NZ marks 100th anniversary of Somme

Acting Prime Minister Bill English and French Ambassador Florence Jeanblanc-Risler pay tribute to...
Acting Prime Minister Bill English and French Ambassador Florence Jeanblanc-Risler pay tribute to fallen soldiers at the Tomb of the Unknown Warrior in Wellington today. Photo: Isaac Davison
The 100th anniversary of the First World War in France has been marked in a formal ceremony in Wellington this morning.

It follows ceremonies in France earlier this week to commemorate 100 years since the Battle of the Somme, New Zealand's first major engagement on the Western Front, and its bloodiest.

The Hall of Memories at the Pukeahu National War Memorial Park - where the ceremony was moved because of torrential rain - was packed full as New Zealand and French officials paid tribute to the soldiers killed in the conflict.

Acting Prime Minister Bill English, speaking before an audience of around 250, said the conditions in the trenches on the Western Front "could only be described as mind-shattering" for the soldiers.

Many were already worn down by previous battles, but in Somme they "encountered changes in warfare they could not have imagined, with the introduction of tanks and chemicals", he said.

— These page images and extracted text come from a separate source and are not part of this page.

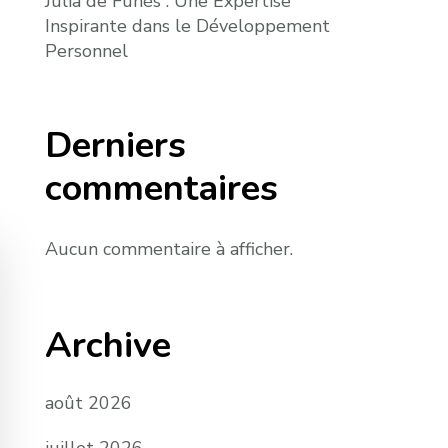
Julia de Funès : Une Expertise
Inspirante dans le Développement
Personnel
Derniers
commentaires
Aucun commentaire à afficher.
Archive
août 2026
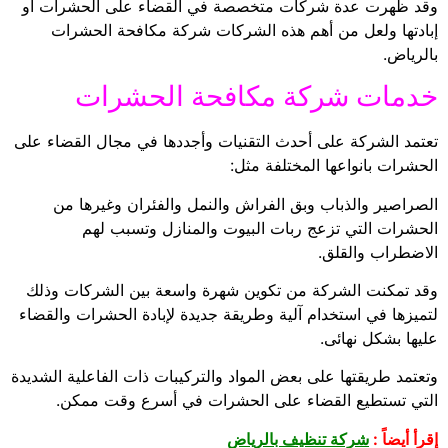
وقد ظهرت عدة شركات متخصصة في القضاء على الحشرات أو
إبادتها ولعل من أهم هذه الشركات شركة مكافحة الحشرات
بالرياض.
خدمات شركة مكافحة الحشرات
تعتمد الشركة على أحدث التقنيات وأجددها في مجال القضاء على
الحشرات بانواعها المختلفة مثل:
الصراصير والذباب وبق الفراش والنمل والفئران وغيرها من
الحشرات التي تزعج ربات البيوت والمنازل وتسبب لهم
الاضطراب والقلق.
وقد تمكنت الشركة من تكوين شهرة واسعة بين الشركات وذلك
لتميزها في استخدام آلية وطريقة جديدة لإبادة الحشرات والقضاء
عليها بشكل نهائى.
وتعتمد طريقتها على بعض المواد والتركيبات ذات الفاعلية الشديدة
التي تستطيع القضاء على الحشرات في أسرع وقت ممكن.
إقرأ أيضاً :
شركة تنظيف بالرياض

"We cannot imagine what events and decisions today would lead our generation of parents to send their children to such a terrifying circumstances."

English said New Zealand's history was intertwined with France's, having joined the country in conflict twice in the last century.

"Twice they died together in their hundreds and thousands," he said.

The acting Prime Minister said the centenary was also an opportunity to pay tribute to Pacific Island soldiers.

The Battle of the Somme was the first major military engagement for Cook Island soldiers, who volunteered to join New Zealand in the conflict.

French ambassador Florence Jeanblanc-Risler read from a French newspaper article published on May 20, 1916, just after the New Zealand Division arrived at the front.

"They came from the other side of the world to fight by our side," the article said.

"They have few shared interests with us. All in all, they have little to gain whether or not France is crushed by Germany.

"They have little to gain from our victory. They came for France.

"They said it and repeated it loudly, 'For France'."

In all, 18,000 New Zealand troops went into action in the Battle of the Somme.

Nearly 6000 were wounded and 2000 were killed, 600 of them on the first day of battle.

More than half of the dead have no known grave, and are instead recognised in the Tomb of the Unknown Warrior, where officials laid poppies after the ceremony.

Rear Admiral David Ledson, the National War memorial chairman, said these huge sacrifices were made to capture just two miles of enemy territory. The battle amounted to a "slow slaughtering process" for the New Zealand Division, he said.

New Zealand soldiers served in France between 1916 and 1918.

A ceremony was held in Longueval, France on Friday to recognise New Zealand's contribution to the conflict.